This gorgeous new library just an hour’s drive from downtown Toronto is a true civic center with its welcoming light-filled spaces nestled into a hillside. Canadian design firm RDHA recently completed the green-roofed Waterdown Library in Hamilton, built to replace a smaller municipal building and designed with a strong focus on sustainability. The new 23,500-square-foot building houses the traditional library functions as well as several other civic spaces including two community multipurpose rooms, the Waterdown Public Archive, a satellite municipal services outlet, a community information office, and police services.
The Waterdown Library’s cantilevered form draws inspiration from its surrounding landscape of the Niagara Escarpment, a massive rock ridge that overlooks Lake Ontario.

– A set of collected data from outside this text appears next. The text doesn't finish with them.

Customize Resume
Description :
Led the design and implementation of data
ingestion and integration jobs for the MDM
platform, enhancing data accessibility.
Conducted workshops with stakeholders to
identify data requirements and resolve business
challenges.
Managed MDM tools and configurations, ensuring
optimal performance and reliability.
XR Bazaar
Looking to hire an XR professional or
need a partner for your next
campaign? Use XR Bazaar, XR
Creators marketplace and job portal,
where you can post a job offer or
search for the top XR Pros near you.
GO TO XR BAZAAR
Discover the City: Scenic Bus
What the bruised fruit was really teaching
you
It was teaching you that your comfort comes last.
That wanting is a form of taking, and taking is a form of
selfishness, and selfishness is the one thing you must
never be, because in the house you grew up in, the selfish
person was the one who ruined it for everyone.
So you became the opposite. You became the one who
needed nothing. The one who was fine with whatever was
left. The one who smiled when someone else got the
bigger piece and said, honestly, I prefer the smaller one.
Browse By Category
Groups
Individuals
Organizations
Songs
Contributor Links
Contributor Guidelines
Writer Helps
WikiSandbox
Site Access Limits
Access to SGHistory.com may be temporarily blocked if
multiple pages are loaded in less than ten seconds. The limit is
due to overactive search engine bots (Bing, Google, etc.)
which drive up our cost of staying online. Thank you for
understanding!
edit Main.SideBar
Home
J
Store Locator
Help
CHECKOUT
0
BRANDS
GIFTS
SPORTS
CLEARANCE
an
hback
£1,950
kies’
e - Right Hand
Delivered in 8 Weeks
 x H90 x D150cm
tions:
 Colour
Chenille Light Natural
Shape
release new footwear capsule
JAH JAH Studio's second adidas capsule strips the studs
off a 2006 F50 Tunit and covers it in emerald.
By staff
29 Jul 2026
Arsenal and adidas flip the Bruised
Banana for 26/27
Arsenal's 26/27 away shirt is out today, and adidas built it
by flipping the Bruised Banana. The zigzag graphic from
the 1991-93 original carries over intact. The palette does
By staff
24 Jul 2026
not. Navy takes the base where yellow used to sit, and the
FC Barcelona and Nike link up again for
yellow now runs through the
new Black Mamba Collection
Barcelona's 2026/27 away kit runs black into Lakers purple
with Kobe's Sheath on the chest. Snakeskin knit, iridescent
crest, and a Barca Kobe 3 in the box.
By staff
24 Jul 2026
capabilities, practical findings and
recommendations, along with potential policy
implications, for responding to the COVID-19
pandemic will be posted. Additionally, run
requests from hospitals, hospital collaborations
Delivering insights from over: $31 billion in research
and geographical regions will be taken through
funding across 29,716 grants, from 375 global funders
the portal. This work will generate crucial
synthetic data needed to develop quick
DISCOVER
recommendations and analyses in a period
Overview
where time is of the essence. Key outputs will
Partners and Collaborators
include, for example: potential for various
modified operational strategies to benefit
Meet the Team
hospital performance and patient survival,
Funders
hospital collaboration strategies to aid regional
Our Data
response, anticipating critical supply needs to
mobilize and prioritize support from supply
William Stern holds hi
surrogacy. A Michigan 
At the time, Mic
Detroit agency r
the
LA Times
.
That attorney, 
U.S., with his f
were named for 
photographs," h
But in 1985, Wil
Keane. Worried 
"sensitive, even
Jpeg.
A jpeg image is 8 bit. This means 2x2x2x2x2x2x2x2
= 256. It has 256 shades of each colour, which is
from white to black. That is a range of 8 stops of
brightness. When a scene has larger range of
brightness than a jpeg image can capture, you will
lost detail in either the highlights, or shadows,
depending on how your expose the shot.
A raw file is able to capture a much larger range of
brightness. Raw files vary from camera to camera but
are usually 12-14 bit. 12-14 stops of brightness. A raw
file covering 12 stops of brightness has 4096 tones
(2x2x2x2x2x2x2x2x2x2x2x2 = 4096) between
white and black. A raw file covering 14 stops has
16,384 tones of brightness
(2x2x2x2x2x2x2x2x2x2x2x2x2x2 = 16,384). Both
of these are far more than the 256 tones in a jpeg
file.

RDHA writes: “The design process for this 23,500 square foot facility began with an acknowledgement of its dramatic site on the Niagara escarpment. Taking advantage of the topography to provide expression and access to the different programmatic elements in the building, the scheme engages and responds to the site by creating an architectural promenade that culminates in elevated south-facing views to Dundas street, the escarpment and Lake Ontario beyond.”
By nestling the library into the hillside, the architects disguise the library’s bulk and create a building that looks one-story from the exterior but actually contains six levels. The slab-like building cantilevers over ten feet towards the southwest to mimic the escarpment’s rocky outcrop. Floor-to-ceiling glazing wraps around the building to lessen the library’s monolithic appearance. The building is also clad in four-inch-thick locally quarried limestone panels and sixteen-foot-high solar fins.
Related: Golden Gate Valley Library is a Solar-Powered LEED Gold Renovation in San Francisco
The library’s focus on energy efficiency begins with reliance on natural lighting thanks to the full-height glazing and sawtooth-style skylights. Solar heat gain is mitigated by the ceramic frit pattern on the double-glazed, argon-filled, low E-glass. Douglas fir used for solar shading and for interior cladding and furnishing was sourced from the demolished Hamilton Central Library. Recycled, low-VOC, and local materials are used throughout the building. A sloping green roof tops the library, while bioswales filter and funnel stormwater runoff into an underground rainwater collection system. The Waterdown Library has become a major gathering place for the Hamilton community and the greater region, and has seen a 150 percent increase in visitor numbers compared to the old library it replaced.